Announce a new Public Services Bill that will:

• Enable everyone to contribute to and benefit from local growth by devolving economic powers through councils to Local Enterprise Partnerships (LEPs) so they can coordinate and boost the delivery of jobs, housing and growth in all areas.

•  Give all councils in England the same traffic management powers as London and Wales to reduce the costs, emissions and disruption from congestion.

Announce a new Fiscal Devolution Bill to:

• Allow councils to set locally appropriate fees, charges and subsidies (including public transport subsidies and planning fees) enabling councils to support those who need it most.

• Let councils set rates and discounts for council tax and business rates so they can better respond to local circumstances.

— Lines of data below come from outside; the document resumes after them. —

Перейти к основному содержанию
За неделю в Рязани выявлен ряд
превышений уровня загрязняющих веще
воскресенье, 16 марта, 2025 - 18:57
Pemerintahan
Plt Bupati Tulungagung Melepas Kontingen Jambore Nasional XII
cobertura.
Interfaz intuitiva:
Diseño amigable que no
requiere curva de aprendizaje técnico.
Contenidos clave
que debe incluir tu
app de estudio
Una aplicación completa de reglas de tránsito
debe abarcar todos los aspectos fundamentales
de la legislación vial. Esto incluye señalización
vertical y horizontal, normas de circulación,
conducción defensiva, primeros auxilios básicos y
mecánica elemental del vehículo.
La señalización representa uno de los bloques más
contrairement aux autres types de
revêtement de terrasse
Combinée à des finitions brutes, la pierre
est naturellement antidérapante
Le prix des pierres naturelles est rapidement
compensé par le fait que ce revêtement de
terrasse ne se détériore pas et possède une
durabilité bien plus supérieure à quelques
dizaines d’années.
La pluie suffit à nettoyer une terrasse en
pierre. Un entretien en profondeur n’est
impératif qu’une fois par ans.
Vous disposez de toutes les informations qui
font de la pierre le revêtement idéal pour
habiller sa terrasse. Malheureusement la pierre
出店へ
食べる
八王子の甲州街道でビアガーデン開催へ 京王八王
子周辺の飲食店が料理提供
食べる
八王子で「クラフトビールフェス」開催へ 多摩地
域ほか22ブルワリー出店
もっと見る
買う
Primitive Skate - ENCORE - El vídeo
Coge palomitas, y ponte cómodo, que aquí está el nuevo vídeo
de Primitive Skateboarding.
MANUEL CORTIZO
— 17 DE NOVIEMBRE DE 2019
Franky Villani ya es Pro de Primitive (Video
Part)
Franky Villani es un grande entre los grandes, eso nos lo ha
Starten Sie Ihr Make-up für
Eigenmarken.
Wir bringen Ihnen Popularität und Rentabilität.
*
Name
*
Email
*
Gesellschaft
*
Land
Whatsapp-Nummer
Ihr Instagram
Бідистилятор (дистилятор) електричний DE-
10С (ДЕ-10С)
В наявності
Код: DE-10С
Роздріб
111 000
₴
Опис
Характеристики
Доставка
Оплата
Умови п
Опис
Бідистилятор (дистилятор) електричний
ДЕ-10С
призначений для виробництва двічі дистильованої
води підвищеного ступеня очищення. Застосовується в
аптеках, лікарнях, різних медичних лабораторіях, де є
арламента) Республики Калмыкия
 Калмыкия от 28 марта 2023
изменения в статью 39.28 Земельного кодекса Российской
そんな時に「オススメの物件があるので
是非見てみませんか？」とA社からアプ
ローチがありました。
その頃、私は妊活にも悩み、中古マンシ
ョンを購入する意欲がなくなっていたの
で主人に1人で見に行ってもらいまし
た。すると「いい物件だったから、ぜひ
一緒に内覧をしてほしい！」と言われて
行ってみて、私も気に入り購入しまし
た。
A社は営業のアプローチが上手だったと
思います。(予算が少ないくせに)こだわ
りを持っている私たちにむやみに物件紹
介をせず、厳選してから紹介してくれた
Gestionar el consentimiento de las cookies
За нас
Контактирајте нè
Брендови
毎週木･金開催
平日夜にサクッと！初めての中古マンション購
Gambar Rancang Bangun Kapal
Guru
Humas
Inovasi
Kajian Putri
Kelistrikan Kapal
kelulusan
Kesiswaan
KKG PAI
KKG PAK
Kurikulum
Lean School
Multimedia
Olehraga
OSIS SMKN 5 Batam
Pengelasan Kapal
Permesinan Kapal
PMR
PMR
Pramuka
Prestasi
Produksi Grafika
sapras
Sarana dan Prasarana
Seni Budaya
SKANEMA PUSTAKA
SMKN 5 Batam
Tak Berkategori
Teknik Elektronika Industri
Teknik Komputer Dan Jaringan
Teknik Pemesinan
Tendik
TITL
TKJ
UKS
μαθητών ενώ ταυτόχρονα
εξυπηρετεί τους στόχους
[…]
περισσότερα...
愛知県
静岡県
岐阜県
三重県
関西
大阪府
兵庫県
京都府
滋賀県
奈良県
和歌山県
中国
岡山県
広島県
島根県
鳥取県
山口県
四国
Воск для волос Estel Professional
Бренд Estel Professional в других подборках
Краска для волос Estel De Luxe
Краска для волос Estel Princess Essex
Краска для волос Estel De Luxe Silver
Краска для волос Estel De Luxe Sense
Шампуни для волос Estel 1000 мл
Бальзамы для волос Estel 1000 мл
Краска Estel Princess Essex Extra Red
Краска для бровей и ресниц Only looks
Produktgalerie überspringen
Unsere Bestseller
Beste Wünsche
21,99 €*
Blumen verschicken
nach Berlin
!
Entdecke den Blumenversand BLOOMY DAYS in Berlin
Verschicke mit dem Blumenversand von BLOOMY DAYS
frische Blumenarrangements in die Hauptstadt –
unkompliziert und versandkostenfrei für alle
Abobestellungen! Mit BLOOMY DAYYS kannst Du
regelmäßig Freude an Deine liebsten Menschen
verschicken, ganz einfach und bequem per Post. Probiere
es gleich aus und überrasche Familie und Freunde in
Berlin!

• Let councils retain 100 per cent of business rates growth without a corresponding cut in revenue support grant, further incentivising councils to grow local economies.

In the first Budget

The Chancellor will:

• Replace the Barnett formula with a system of distribution for the countries of the UK based on need and more appropriate and relevant incentives.

•  Devolve all funding for local growth, regeneration, skills and employment support through councils to LEPs, replacing the current system of more than 100 funding streams so investment decisions can be based directly on what businesses need to create jobs.

•  Inject £1 billion a year into a much-needed programme to address the pothole backlog by investing 2p a litre from the existing fuel duty to fix our roads.

In the first 100 days

The new government will:

• Confirm that communities which choose to extract shale gas in their area will receive up to 10 per cent of the revenue from sales.

Announce the establishment of an independent body for the distribution of funding to councils.

SHARING PROSPERITY

Councils are delivering schemes to foster local growth:

Northamptonshire County Council

• When the British Grand Prix came under threat a few years ago, Northamptonshire County Council stepped in to assure the investment needed by Silverstone with a £10 million secured loan. Losing the Grand Prix would have had a £6 billion impact on the national economy. Instead, the loan led to the provision of almost 800 jobs. The council also offered a £1.5 million revenue contribution to the ‘Silverstone Masterplan’ which involved the creation of a high performance technologies business ecosystem which could deliver over 4,000 new jobs.

Sunderland City Council

• As part of Sunderland City Council’s ‘Economic Masterplan’ to draw on its strengths as a location for automotive manufacturing and components supply chain companies, the council entered into more than 18 months of intensive talks with the Lear Corporation USA. As a result it opened its first UK foam manufacturing plant in March 2012, bringing 300 jobs to Sunderland in its first three years and strengthening the manufacturing sector in the northeast.

Hertsmere Borough Council

• In the 1990s, Hertsmere Borough Council purchased Elstree Studios, the site where the original Star Wars and Indiana Jones trilogies were produced, after years of neglect had left it derelict. The council invested £5.5 million to build two new state of the art sound stages, which attracted renowned productions such as The King’s Speech and Strictly Come Dancing and generated rental income in excess of £11 million. The council is now funding the studio’s expansion by investing £2.5 million of its own resources and borrowing £2 million.